Hémopéritoine : démarches diagnostique et thérapeutique - La Semaine Vétérinaire n° 1574 du 28/02/2014
La Semaine Vétérinaire n° 1574 du 28/02/2014

Formation

ANIMAUX DE COMPAGNIE

Auteur(s) : Odile Senecat*, Pierre Guillaumot**, Isabelle Goy-Thollot***, Françoise Roux****, Hélène Vandenberghe*****

Fonctions :
*maître de conférences à Oniris. Article tiré de conférences présentées au congrès de l’Afvac 2013 à Nantes.
**praticien à Ollioules. Article tiré de conférences présentées au congrès de l’Afvac 2013 à Nantes.
***directrice du Siamu (VetAgro Sup). Article tiré de conférences présentées au congrès de l’Afvac 2013 à Nantes.
****maître de conférences à Oniris. Article tiré de conférences présentées au congrès de l’Afvac 2013 à Nantes.

Les hémopéritoines sont soit traumatiques (l’accident de la voie publique en constitue la cause la plus fréquente), soit spontanés (hémorragie de la rate, du foie, des reins, des glandes surrénales, coagulopathie, torsion splénique ou de lobe hépatique).

SYMPTÔMES

La présentation clinique dépend de l’importance de l’épanchement et de la présence ou non d’un état de choc hémorragique. Une distension abdominale (signe du flot) n’est présente que lorsque le volume de l’épanchement est élevé (de l’ordre de 40 ml/kg). Les hémopéritoines “graves” se traduisent par des signes cliniques d’état de choc, avec une pâleur des muqueuses, une augmentation du temps de recoloration capillaire, une tachypnée, une tachycardie, voire des troubles du rythme cardiaque et une douleur abdominale. En début d’évolution, des mécanismes compensateurs du choc hypovolémique peuvent néanmoins masquer les symptômes (muqueuses roses, temps de recoloration capillaire court).

EXAMENS COMPLÉMENTAIRES

Échographie Fast

L’examen radiographique n’est pas suffisamment sensible pour confirmer la présence d’un hémopéritoine et l’échographie demeure l’examen de choix. L’échographie focused assessment with sonography for traumas (Fast) est effectuée lors de suspicion d’hémopéritoine traumatique1. Elle permet d’attester de la présence de liquide dans l’abdomen, d’apprécier son volume, voire l’origine du saignement. En cas d’hémopéritoine spontané, il convient de rechercher la cause du saignement. La rate est le premier organe exploré. L’échographie permet en outre de réaliser un bilan d’extension tumoral.

Analyse de sang

Si aucune anomalie n’est visible à l’échographie, une analyse sanguine peut permettre de diagnostiquer une coagulopathie.

Ponction abdominale

La ponction abdominale (de préférence échoguidée)? à l’aide d’une aiguille montée, en arrière de l’ombilic, est nécessaire pour établir un diagnostic définitif à partir de l’aspect macroscopique du liquide recueilli, d’une comparaison de l’hématocrite de l’épanchement et de celui du sang veineux, afin de confirmer que le liquide est bien du sang (et non un transsudat modifié ou un exsudat).

TRAITEMENT

La réanimation, lorsqu’elle est nécessaire, consiste à restaurer une pression artérielle normale, à oxygéner l’animal, à prendre en charge les troubles du rythme et à contrôler l’hémorragie.

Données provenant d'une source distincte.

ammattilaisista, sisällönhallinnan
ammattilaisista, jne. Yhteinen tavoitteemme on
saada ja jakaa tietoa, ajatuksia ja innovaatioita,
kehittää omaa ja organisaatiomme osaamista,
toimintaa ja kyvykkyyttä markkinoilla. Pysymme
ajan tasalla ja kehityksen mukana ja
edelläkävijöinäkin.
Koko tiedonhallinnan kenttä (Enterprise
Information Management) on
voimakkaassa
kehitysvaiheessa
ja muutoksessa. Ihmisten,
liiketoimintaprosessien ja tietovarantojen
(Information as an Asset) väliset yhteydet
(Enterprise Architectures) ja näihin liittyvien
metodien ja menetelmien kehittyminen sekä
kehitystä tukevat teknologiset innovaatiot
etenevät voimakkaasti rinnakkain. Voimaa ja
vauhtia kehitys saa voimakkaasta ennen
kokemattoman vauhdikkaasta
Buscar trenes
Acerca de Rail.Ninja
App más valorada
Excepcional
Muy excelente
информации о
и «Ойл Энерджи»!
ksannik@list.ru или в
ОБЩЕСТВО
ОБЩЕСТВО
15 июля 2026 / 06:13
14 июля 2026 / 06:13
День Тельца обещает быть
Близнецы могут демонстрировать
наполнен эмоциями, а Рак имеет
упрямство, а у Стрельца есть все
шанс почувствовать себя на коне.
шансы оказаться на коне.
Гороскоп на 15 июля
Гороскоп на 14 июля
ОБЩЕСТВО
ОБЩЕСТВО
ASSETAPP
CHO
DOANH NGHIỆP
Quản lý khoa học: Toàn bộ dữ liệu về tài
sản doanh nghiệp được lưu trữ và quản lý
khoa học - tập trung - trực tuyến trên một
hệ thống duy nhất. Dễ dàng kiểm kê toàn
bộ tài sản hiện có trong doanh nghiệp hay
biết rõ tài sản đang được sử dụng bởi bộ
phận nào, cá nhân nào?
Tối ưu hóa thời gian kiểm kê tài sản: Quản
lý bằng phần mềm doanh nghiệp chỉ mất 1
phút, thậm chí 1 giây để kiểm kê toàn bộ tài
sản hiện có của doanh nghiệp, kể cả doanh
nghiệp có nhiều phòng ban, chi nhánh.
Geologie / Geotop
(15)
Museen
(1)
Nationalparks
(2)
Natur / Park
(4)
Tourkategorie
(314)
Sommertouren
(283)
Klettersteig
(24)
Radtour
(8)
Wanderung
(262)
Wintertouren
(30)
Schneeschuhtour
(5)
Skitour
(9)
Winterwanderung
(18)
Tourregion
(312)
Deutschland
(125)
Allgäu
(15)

Traitement chirurgical (exemple de l’hémorragie splénique)

Chez le chien, 60 à 90 % des hémopéritoines spontanés sont d’origine tumorale. La rate est le site de saignement le plus fréquent (80 à 90 % des cas), le plus souvent à la suite d’une rupture tumorale (hémangiosarcome dans plus de 90 % des cas). Des hématomes, des torsions ou des ruptures spléniques peuvent aussi provoquer un saignement.

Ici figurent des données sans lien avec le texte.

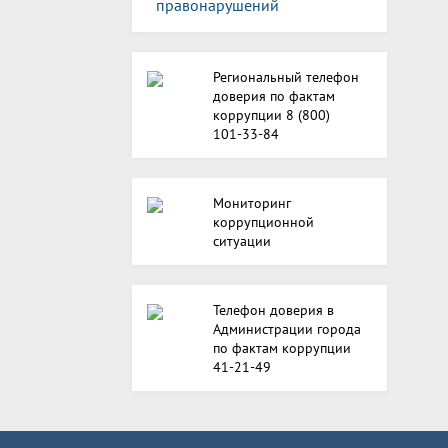
правонарушений
Региональный телефон
доверия по фактам
коррупции 8 (800)
101-33-84
Мониторинг
коррупционной
ситуации
Телефон доверия в
Администрации города
по фактам коррупции
41-21-49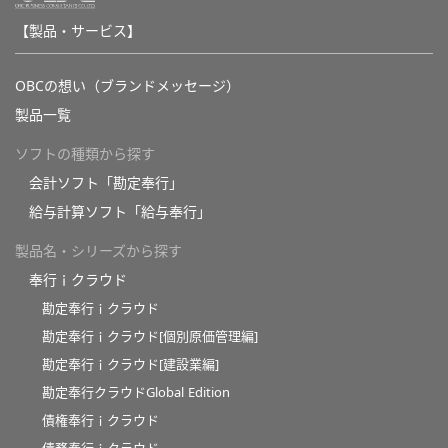
【製品・サービス】
OBCの想い（ブランドメッセージ）
製品一覧
ソフトの種類から探す
会計ソフト「勘定奉行」
給与計算ソフト「給与奉行」
製品名・シリーズから探す
奉行ｉクラウド
勘定奉行ｉクラウド
勘定奉行ｉクラウド[個別原価管理編]
勘定奉行ｉクラウド[建設業編]
勘定奉行クラウドGlobal Edition
債権奉行ｉクラウド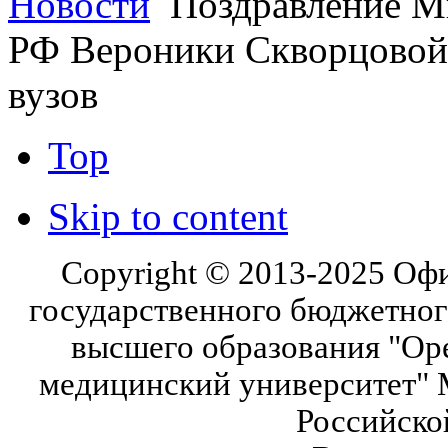
Новости
Поздравление М
РФ Вероники Скворцовой
вузов
Top
Skip to content
Copyright © 2013-2025 Оф
государственного бюджетног
высшего образования "Ор
медицинский университет" 
Российско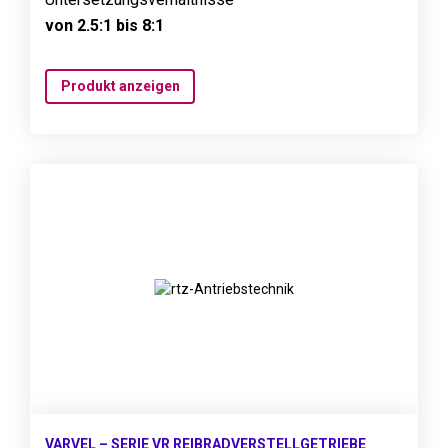
von 2.5:1 bis 8:1
Produkt anzeigen
VARVEL – SERIE VR REIBRADVERSTELLGETRIEBE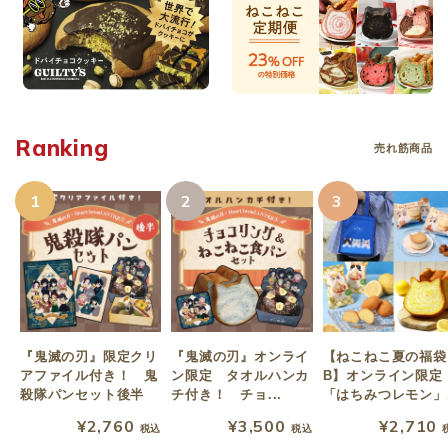
Ranking
売れ筋商品
1
2
3
『鬼滅の刃』限定クリ
『鬼滅の刃』オンライ
【ねこねこ夏の福袋
アファイル付き！ 鬼
ン限定 タオルハンカ
B】オンライン限定
殺隊パンセット後半
チ付き！ チョ...
「はちみつレモン」.
¥2,760
¥3,500
¥2,710
税込
税込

→ Bilan préopératoire : avant toute opération, il convient d’évaluer l’état clinique de l’animal et de traiter un éventuel état de choc. Un bilan biologique, une évaluation des gaz du sang veineux, de la lactatémie (valeur pronostique) et un bilan de coagulation sont à effectuer. La persistance de signes cliniques d’hypoxémie, associés à une chute rapide de l’hématocrite, doit conduire à une transfusion sanguine. Il convient de stabiliser l’animal et d’affiner le diagnostic avant tout acte chirurgical. Une intervention est toutefois pratiquée en urgence lors de détérioration des signes cliniques et biologiques en dépit de la transfusion sanguine.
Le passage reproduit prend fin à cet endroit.